Powerful analytic tools are at our disposal. These tools provide great insights into data that allows us to make better decisions. But are we looking at the right data? Don’t better decisions depend on the quality of the data? What is the data strategy to make sure we are considering the right data in our analytics?
Golden copy Concept
The Golden Copy is the agreed-upon version of truth that is to be used for analytics and other important applications. Sometimes known as the single source of truth, the Golden Copy will come from agreed to sources of data, in the appropriate timeliness which then passes through a data curation process that often includes traditional extract/transform/load processes (ETL). The result is data that has been vetted and can be used confidently and consistently for a multitude of purposes.
The process of validating appropriate sources of data is no simple task. This is not just an IT exercise, nor is it just a business unit (BU) process. The BU needs to define the decisions and what sources of data are needed to support those decisions. IT and business analysts may be able to help the BU identify additional data sources. For data to become a competitive advantage, it may be necessary to combine traditional and non-traditional sources of data. There are plenty of data sources available but care must be taken to consider the sources and quality of data. A common arrangement might be that data ownership resides with the BU and they make data source decisions but IT owns the infrastructure and processes for the data.
Data management is comprised of several different processes, and there are different considerations for data sources inside and outside the company. Data management typically exists for data from inside the company such as sales data, manufacturing process data and supply chain data. There may be other data from inside the company, often unstructured data, which may not have existing management to determine if it is suitable to be put into the Golden Copy repository. Examples might include sensor data, customer service feedback, process machinery data or other IOT data that needs to adapt for more general use before it is placed in the Golden Copy repository.
There are also potential data sources from outside the company which may have very different ETL needs compared to internal data. For instance, social media data for the marketing department may require a lot more screening than internally sourced data from the CRM application. There needs to be a process to prepare data for the Golden Copy to make it useful.
There can be such a thing as being too careful, however. Remember, more data is often more insightful than better algorithms. A competitive advantage may be to incorporate new sources of data to help your analytics even if there is work to be done before it can go into the Golden Copy.
Multiple Versions of the Truth
Now you have a Golden Copy repository/data lake, and you get your first request for data that is a outside the Golden Copy. Time to talk about changing business needs and multiple versions of the truth. It is going to be necessary to modify the Golden Copy data to accommodate new requests, but consider using the same process you created to validate the Golden Copy data in the first place. Get the group of IT and BU decision makers together to make sure as the data is created it can be trusted and curated, and if appropriate, added to the Golden Copy, or just used for a one-off need.

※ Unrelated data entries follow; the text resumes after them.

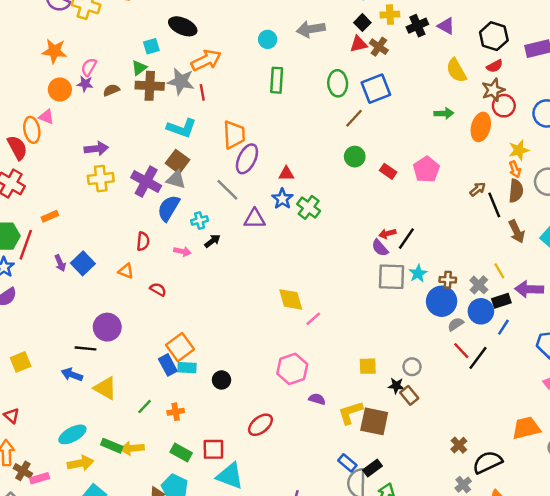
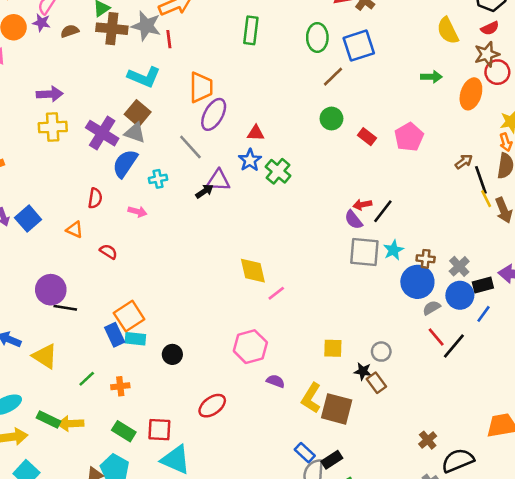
black arrow: (212, 241) -> (204, 191), moved
yellow line: (499, 271) -> (486, 199), moved
black line: (85, 348) -> (65, 308), moved
yellow L-shape: (350, 413) -> (311, 398), turned -44

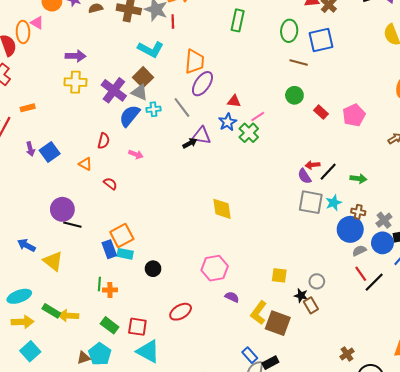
brown line: (333, 77) -> (299, 63), turned 54
green arrow: (431, 77) -> (358, 179), moved
cyan cross: (158, 179) -> (154, 109), moved
pink line: (276, 293) -> (258, 117), moved
green line: (87, 379) -> (99, 284), moved, turned -48

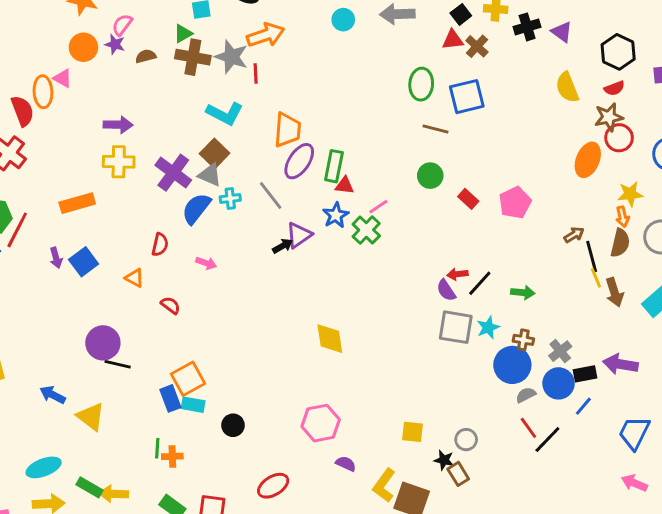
green rectangle: (238, 20) -> (334, 166), moved
orange rectangle: (28, 108) -> (77, 203), moved, size x1.6
purple triangle: (201, 136) -> (299, 235), turned -42

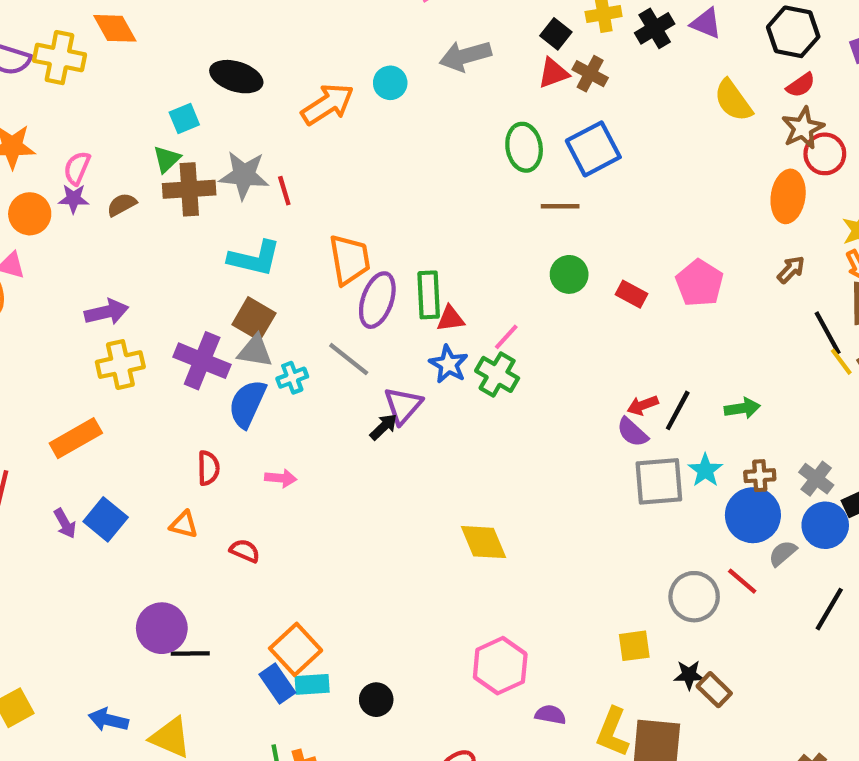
orange arrow: (266, 35) -> (328, 104), moved
brown arrow: (574, 235) -> (791, 270), moved
red line: (528, 428) -> (742, 581), moved
gray circle: (466, 440) -> (694, 597), moved, size x1.5

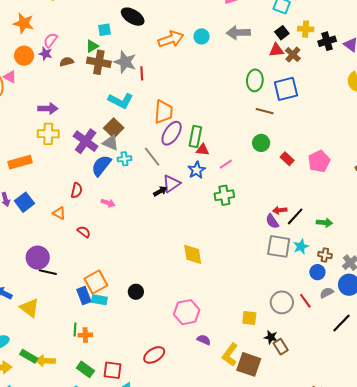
green cross: (497, 374) -> (224, 195), moved, turned 36
blue circle: (753, 515) -> (317, 272), size x0.6
black circle: (376, 700) -> (136, 292), moved

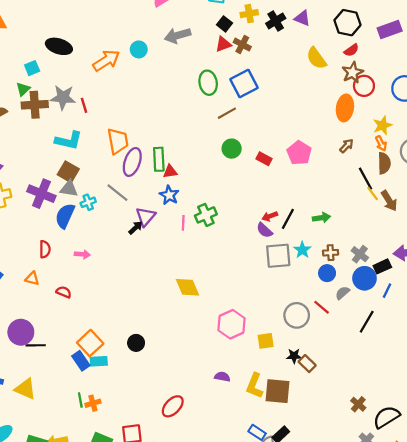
brown line: (265, 111) -> (227, 113), turned -30
pink line: (226, 164) -> (183, 223), moved, turned -40
pink hexagon: (187, 312) -> (232, 324), moved

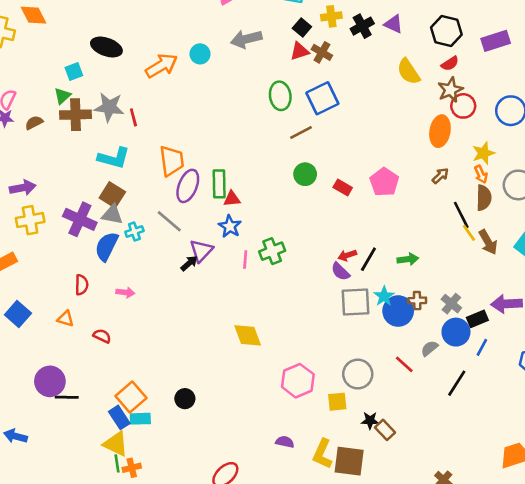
blue circle: (327, 273) -> (398, 311), moved, size x1.5
gray circle: (297, 315) -> (358, 374), moved
yellow triangle: (25, 389) -> (116, 444), moved

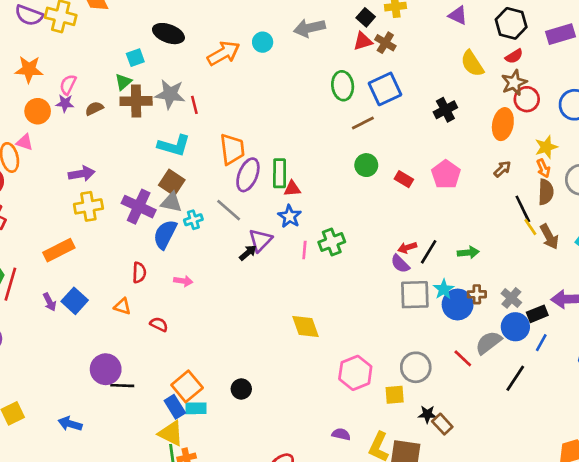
black cross: (362, 26) -> (445, 110), moved
gray semicircle: (429, 348) -> (488, 343), size x1.5

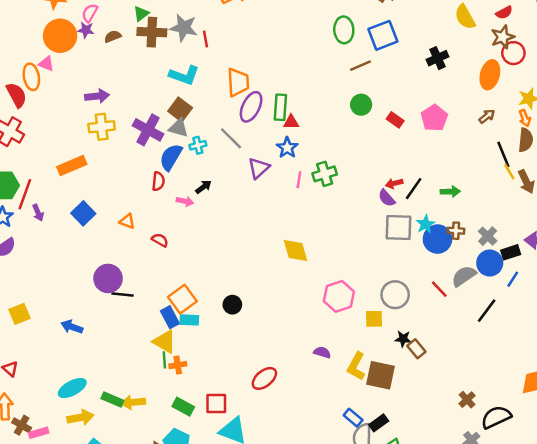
orange circle: (38, 111) -> (60, 36), size x1.4
black arrow: (248, 253) -> (203, 187), moved
red semicircle: (139, 273) -> (158, 181), moved
purple arrow: (50, 302) -> (38, 213), moved

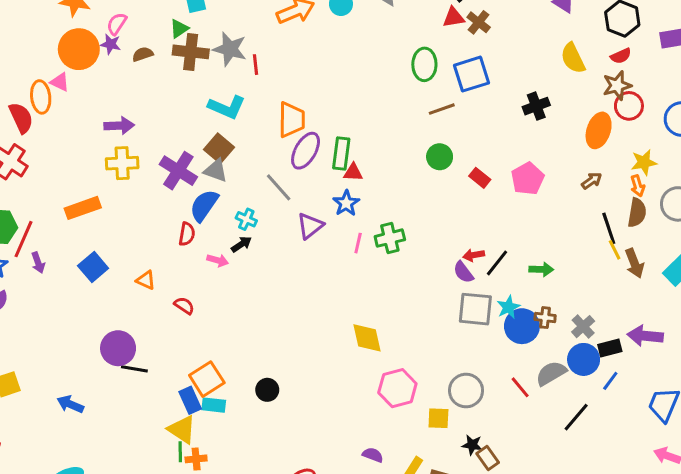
cyan cross: (198, 145) -> (246, 219), moved, turned 35
yellow diamond: (295, 251) -> (367, 338), moved

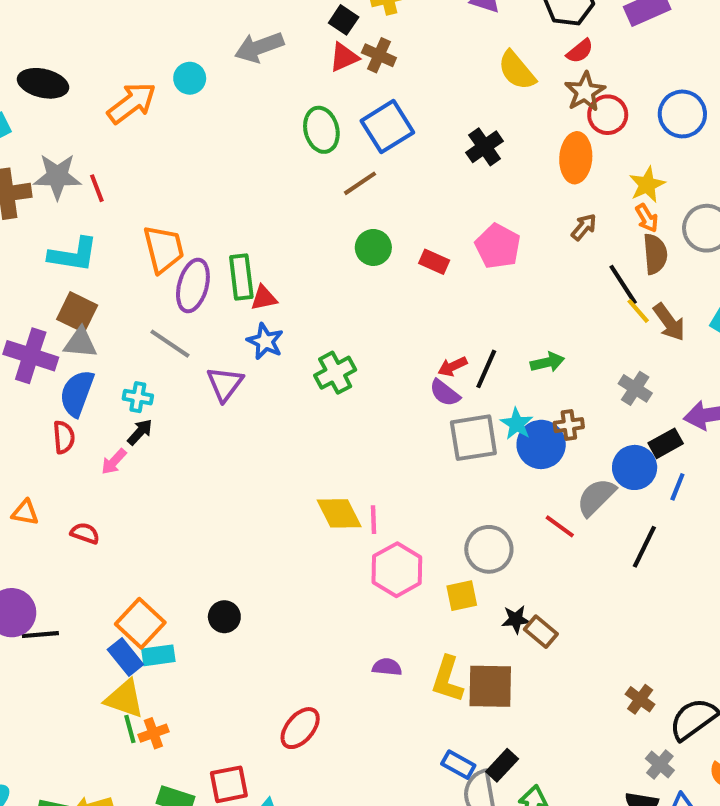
pink line: (358, 243) -> (374, 520), moved
pink arrow: (218, 260) -> (114, 462), turned 132
gray cross: (583, 327) -> (635, 388), moved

Using data as a competitive advantage is a great concept. Making data a competitive asset is a lot of work. By putting the right strategy and processes in place you can create a model that will continue to improve over time and create a foundation for a sustainable competitive advantage. As always, data analytic success is best when the desired result is firmly in mind before proceeding. In many cases, how you source and treat the data will be critical to data analytic success.